Drawbridge is an abandoned town on the outskirts of San Jose and is slowly sinking into the sloughs of San Francisco Bay. It was created on Station Island in 1876 and consisted of a single dwelling to house the operator of two drawbridges owned by the Southern Pacific Railroad that crossed the Mud Creek Slough and Coyote Creek Slough to connect Newark with Alviso and San Jose. It eventually grew into a small town consisting mainly of hunting cabins, hotels, and gun clubs (the San Francisco Bay, before salt evaporation ponds and sewage dumping, was a hunting and fishing paradise). During Prohibition, taking advantage of its location in no man's land between Santa Clara and Alameda counties, it housed numerous speakeasies and brothels. In addition, the police were reluctant to enter as nearly everyone in Drawbridge was armed.

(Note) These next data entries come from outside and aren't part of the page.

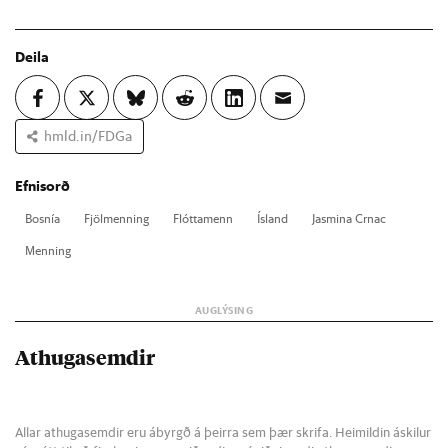
Deila
hmld.in/FDGa
Efnisorð
Bosn­ía
Fjöl­menn­ing
Flótta­menn
Ís­land
Jasmina Crnac
Menn­ing
Athugasemdir
Allar athugasemdir eru ábyrgð á þeirra sem þær skrifa. Heimildin áskilur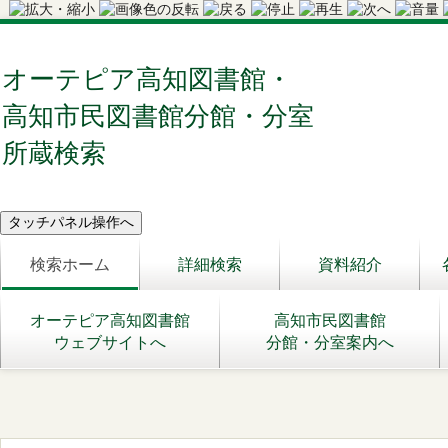
オーテピア高知図書館・
高知市民図書館分館・分室
所蔵検索
検索ホーム
詳細検索
資料紹介
オーテピア高知図書館
高知市民図書館
ウェブサイトへ
分館・分室案内へ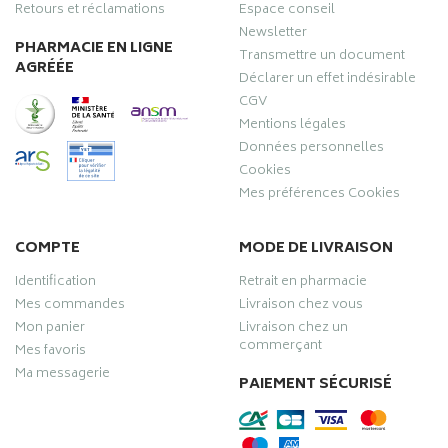
Retours et réclamations
Espace conseil
Newsletter
PHARMACIE EN LIGNE
Transmettre un document
AGRÉÉE
Déclarer un effet indésirable
CGV
Mentions légales
Données personnelles
Cookies
Mes préférences Cookies
COMPTE
MODE DE LIVRAISON
Identification
Retrait en pharmacie
Mes commandes
Livraison chez vous
Mon panier
Livraison chez un
commerçant
Mes favoris
Ma messagerie
PAIEMENT SÉCURISÉ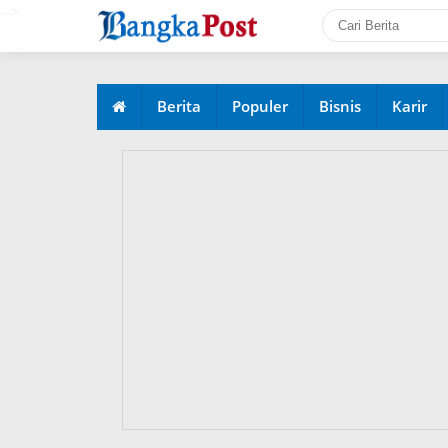
-->
Berita
Populer
Bisnis
Karir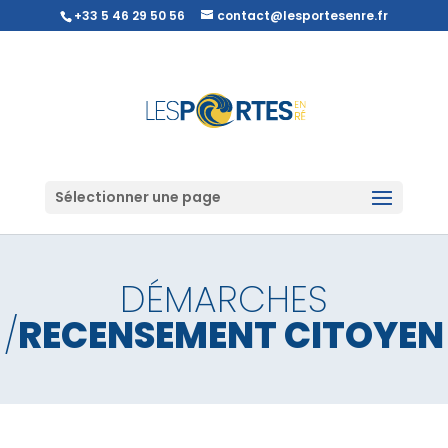
+33 5 46 29 50 56
contact@lesportesenre.fr
Sélectionner une page
DÉMARCHES
/
RECENSEMENT CITOYEN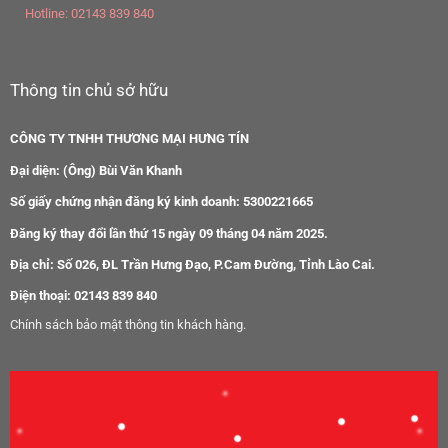
Hotline:
02143 839 840
Thông tin chủ sở hữu
CÔNG TY TNHH THƯƠNG MẠI HƯNG TÍN
Đại diện: (Ông) Bùi Văn Khanh
Số giấy chứng nhận đăng ký kinh doanh: 5300221665
Đăng ký thay đổi lần thứ 15 ngày 09 tháng 04 năm 2025.
Địa chỉ: Số 026, ĐL Trần Hưng Đạo, P.Cam Đường, Tỉnh Lào Cai.
Điện thoại: 02143 839 840
Chính sách bảo mật thông tin khách hàng.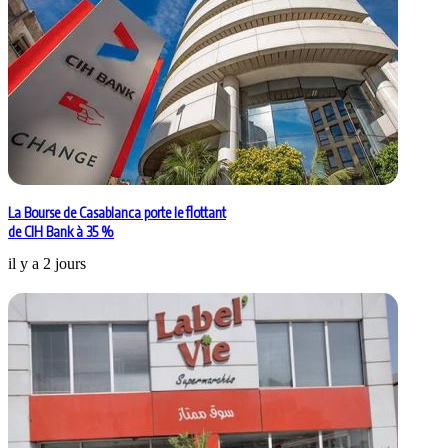
La Bourse de Casablanca porte le flottant
de CIH Bank à 35 %
il y a 2 jours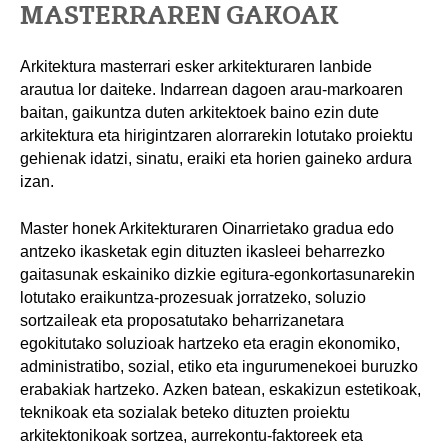
MASTERRAREN GAKOAK
Arkitektura masterrari esker arkitekturaren lanbide
arautua lor daiteke. Indarrean dagoen arau-markoaren
baitan, gaikuntza duten arkitektoek baino ezin dute
arkitektura eta hirigintzaren alorrarekin lotutako proiektu
gehienak idatzi, sinatu, eraiki eta horien gaineko ardura
izan.
Master honek Arkitekturaren Oinarrietako gradua edo
antzeko ikasketak egin dituzten ikasleei beharrezko
gaitasunak eskainiko dizkie egitura-egonkortasunarekin
lotutako eraikuntza-prozesuak jorratzeko, soluzio
sortzaileak eta proposatutako beharrizanetara
egokitutako soluzioak hartzeko eta eragin ekonomiko,
administratibo, sozial, etiko eta ingurumenekoei buruzko
erabakiak hartzeko. Azken batean, eskakizun estetikoak,
teknikoak eta sozialak beteko dituzten proiektu
arkitektonikoak sortzea, aurrekontu-faktoreek eta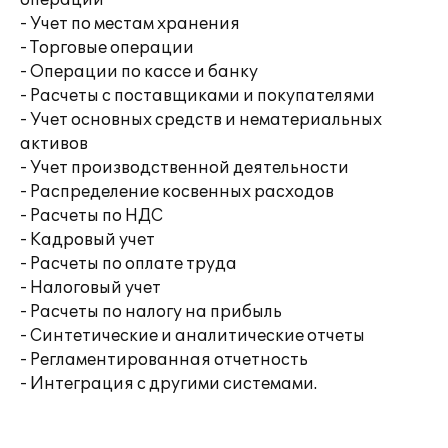
операций
- Учет по местам хранения
- Торговые операции
- Операции по кассе и банку
- Расчеты с поставщиками и покупателями
- Учет основных средств и нематериальных
активов
- Учет производственной деятельности
- Распределение косвенных расходов
- Расчеты по НДС
- Кадровый учет
- Расчеты по оплате труда
- Налоговый учет
- Расчеты по налогу на прибыль
- Синтетические и аналитические отчеты
- Регламентированная отчетность
- Интеграция с другими системами.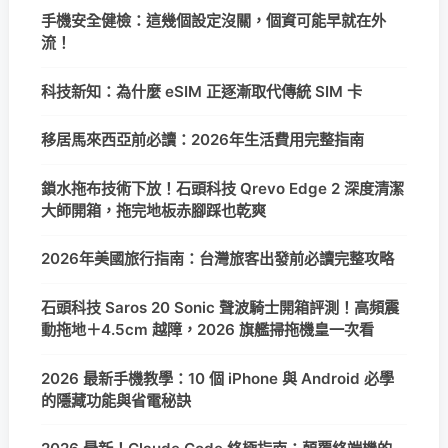
手機安全健檢：這幾個設定沒關，個資可能早就在外
流！
科技新知：為什麼 eSIM 正逐漸取代傳統 SIM 卡
移居馬來西亞前必讀：2026年生活費用完整指南
鎖水拖布技術下放！石頭科技 Qrevo Edge 2 深度清潔
大師開箱，拖完地板赤腳踩也乾爽
2026年美國旅行指南：台灣旅客出發前必讀完整攻略
石頭科技 Saros 20 Sonic 聲波騎士開箱評測！高頻震
動拖地＋4.5cm 越障，2026 旗艦掃拖機皇一次看
2026 最新手機教學：10 個 iPhone 與 Android 必學
的隱藏功能與省電秘訣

Starting in the late 1920's, the surrounding communities began to pump fresh water out from the sloughs causing the land to sink. Two salt evaporation ponds around Drawbridge prevented the tides from cleaning the waters and the pumping in of raw sewage fouled what remained.
At its peak in 1926, Drawbridge had 90 private residences and two hotels. The train stopped five times daily. In 1979, the last remaining resident left, leaving behind a dozen or so wooden shacks.
Drawbridge is now off-limits to visitors, but there is an informative display about the Bay Area's only ghost town at the Don Edwards San Francisco Bay National Wildlife Refuge in Fremont.